Anupam’s Coast to Coast, perched with confident culinary conviction on the ever-ebullient Church Street, is no pedestrian purveyor of platitudes on a plate. It is, rather, a gastronomic gauntlet flung down with flair. A bold, briny proclamation that coastal Karnataka cuisine, with all its piquant potency and spice suffused splendour, has well and truly arrived in the urban heartland of Bengaluru.
The establishment, in an act of both culinary cartography and regional pride, casts its net wide. Yes, forgive the piscatorial pun, for it swims too temptingly to resist; across the abundant and aromatic seascape of Karnataka’s coastal kitchens.
It proclaims itself “rooted in Mangalore’s coastal kitchens,” and indeed, this is no idle flourish. The menu is a symphony composed in the key of curry leaves, coconut, tamarind, ghee, and that ineffable alchemy of freshly ground spices that transmutes the quotidian into the transcendent.
But what, one might ask with epistemological rigour, does this professed coastal fidelity mean in practice?
It manifests most delectably in a phalanx of signature dishes that are at once decadent and disarmingly authentic: the Chicken Ghee Roast, a fiery ode to indulgence; the Prawn Tawa Fry, crisped to crustacean perfection; the Pomfret Rawa Tawa Fry, wherein texture and taste engage in harmonious tandem; and the Neer Dosa, that gossamer-soft staple which is less a bread and more an edible whisper. To this, add the deeply addictive Pulimunchi gravies. Tangy, spice-laden elixirs that do not merely coat the palate, but commandeer it.

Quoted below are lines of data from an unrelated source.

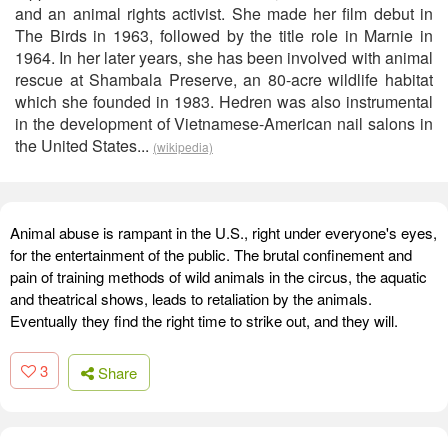
and an animal rights activist. She made her film debut in
The Birds in 1963, followed by the title role in Marnie in
1964. In her later years, she has been involved with animal
rescue at Shambala Preserve, an 80-acre wildlife habitat
which she founded in 1983. Hedren was also instrumental
in the development of Vietnamese-American nail salons in
the United States...
(wikipedia)
Animal abuse is rampant in the U.S., right under everyone's eyes,
for the entertainment of the public. The brutal confinement and
pain of training methods of wild animals in the circus, the aquatic
and theatrical shows, leads to retaliation by the animals.
Eventually they find the right time to strike out, and they will.
3
Share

The menu, generous in its ambit, moves fluidly from seafood starters and coastal curries to Mangalorean staples like Kori Roti and boiled rice, before meandering with perhaps a touch of democratic pragmatism; into the territories of biryani and North Indian fare, thus extending an olive branch (or perhaps a curry leaf) to the pan-Indian palate.
For those inclined towards oenological adventures or simply in pursuit of social lubrication, a well-stocked bar stands ready. Replete with libations suited for both the restrained sipper and the Dionysian enthusiast. Be forewarned, however, that such indulgences are not entirely frugal: the cost for two may climb into what one might diplomatically term the moderately aspirational.
And so, if you should find yourself ambling down Church Street with a craving for seaspray and spice, for the coastal without the commute, then let Anupam’s be your port of call. Here, you do not merely eat. You partake in a culinary narrative steeped in tradition, technique, and the tantalising tension between fire and finesse.
In summation: this is not a timid, tourist brochure homage to Karnataka’s coast. It is a full-throated, full-bodied, inland incarnation of the coastal spirit; where flavour reigns supreme, and every bite tells a story older and more delicious than you dared imagine.